Actions are underway in Bosnia and Herzegovina; Environment Assembly to spur many more to help fight health threat
The Environment Assembly will focus on fighting pollution – in air, land and water - across the globe this December. All UN member states and a wide range of stakeholders are invited to agree on resolutions guiding UN Environment’s work for the coming years at the event, which is the highest-level decision-making body on the environment in the world.
Poor air quality is now the greatest environmental health risk to the pan-European population, and is responsible for 44,000 deaths each year in Bosnia and Herzegovina alone[i].
To help fight the problem, UN Environment has opened two new air quality monitoring stations in the Bosnian cities of Prijedor and Goražde and brought two existing ones in Ivan Sedlo and Banja Luka back to full function.
Solar e-benches were earlier installed together with UNDP across Sarajevo for people to access data on air quality in the surrounding area, use a streetlight and recharge their phone and body. The benches were built by the 20-year-old Croatian Ivan Mrvoš together with classmates.

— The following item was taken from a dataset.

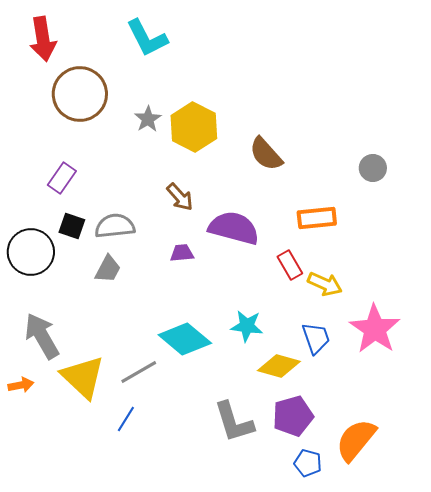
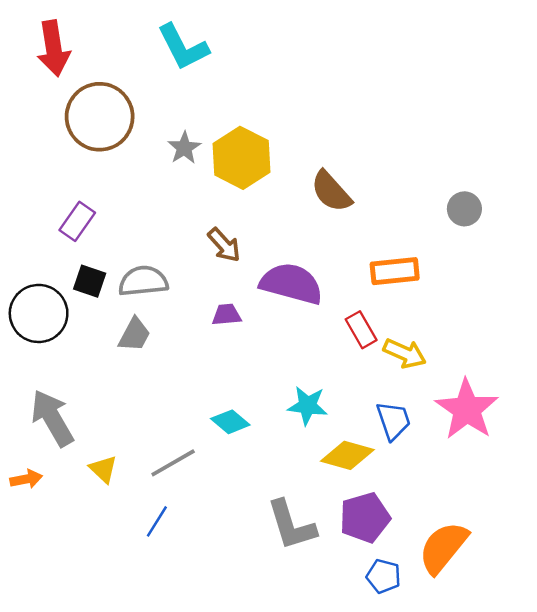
cyan diamond: (185, 339) -> (230, 422), size x0.6
yellow triangle: (83, 377) -> (103, 469), size x0.5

Anyone – whether passers-by or those accessing the information online – can therefore now check on the quality of the air breathed in the city, as well as measure the impact of policy measures tackling air pollution across the country. We hope to put the planet on track to carry out many more such measures following the 2017 Environment Assembly!
Find out more on air quality challenges and solutions from p.61 of the sixth Global Environment Outlook report for the pan-European region.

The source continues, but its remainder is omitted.